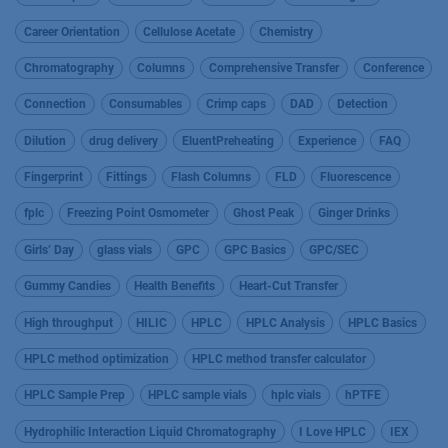
Career Orientation
Cellulose Acetate
Chemistry
Chromatography
Columns
Comprehensive Transfer
Conference
Connection
Consumables
Crimp caps
DAD
Detection
Dilution
drug delivery
EluentPreheating
Experience
FAQ
Fingerprint
Fittings
Flash Columns
FLD
Fluorescence
fplc
Freezing Point Osmometer
Ghost Peak
Ginger Drinks
Girls’ Day
glass vials
GPC
GPC Basics
GPC/SEC
Gummy Candies
Health Benefits
Heart-Cut Transfer
High throughput
HILIC
HPLC
HPLC Analysis
HPLC Basics
HPLC method optimization
HPLC method transfer calculator
HPLC Sample Prep
HPLC sample vials
hplc vials
hPTFE
Hydrophilic Interaction Liquid Chromatography
I Love HPLC
IEX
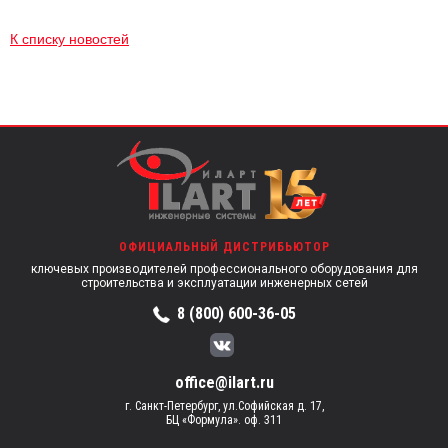
К списку новостей
ОФИЦИАЛЬНЫЙ ДИСТРИБЬЮТОР
ключевых производителей профессионального оборудования для
строительства и эксплуатации инженерных сетей
8 (800) 600-36-05
office@ilart.ru
г. Санкт-Петербург, ул.Софийская д. 17,
БЦ «Формула». оф. 311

● ● ●

What this task involves:
Wherever the listing shows a picture, omit it and output the rest exactly as given.

Answer box:
Career Orientation
Cellulose Acetate
Chemistry
Chromatography
Columns
Comprehensive Transfer
Conference
Connection
Consumables
Crimp caps
DAD
Detection
Dilution
drug delivery
EluentPreheating
Experience
FAQ
Fingerprint
Fittings
Flash Columns
FLD
Fluorescence
fplc
Freezing Point Osmometer
Ghost Peak
Ginger Drinks
Girls’ Day
glass vials
GPC
GPC Basics
GPC/SEC
Gummy Candies
Health Benefits
Heart-Cut Transfer
High throughput
HILIC
HPLC
HPLC Analysis
HPLC Basics
HPLC method optimization
HPLC method transfer calculator
HPLC Sample Prep
HPLC sample vials
hplc vials
hPTFE
Hydrophilic Interaction Liquid Chromatography
I Love HPLC
IEX
К списку новостей
ОФИЦИАЛЬНЫЙ ДИСТРИБЬЮТОР
ключевых производителей профессионального оборудования для
строительства и эксплуатации инженерных сетей
8 (800) 600-36-05
office@ilart.ru
г. Санкт-Петербург, ул.Софийская д. 17,
БЦ «Формула». оф. 311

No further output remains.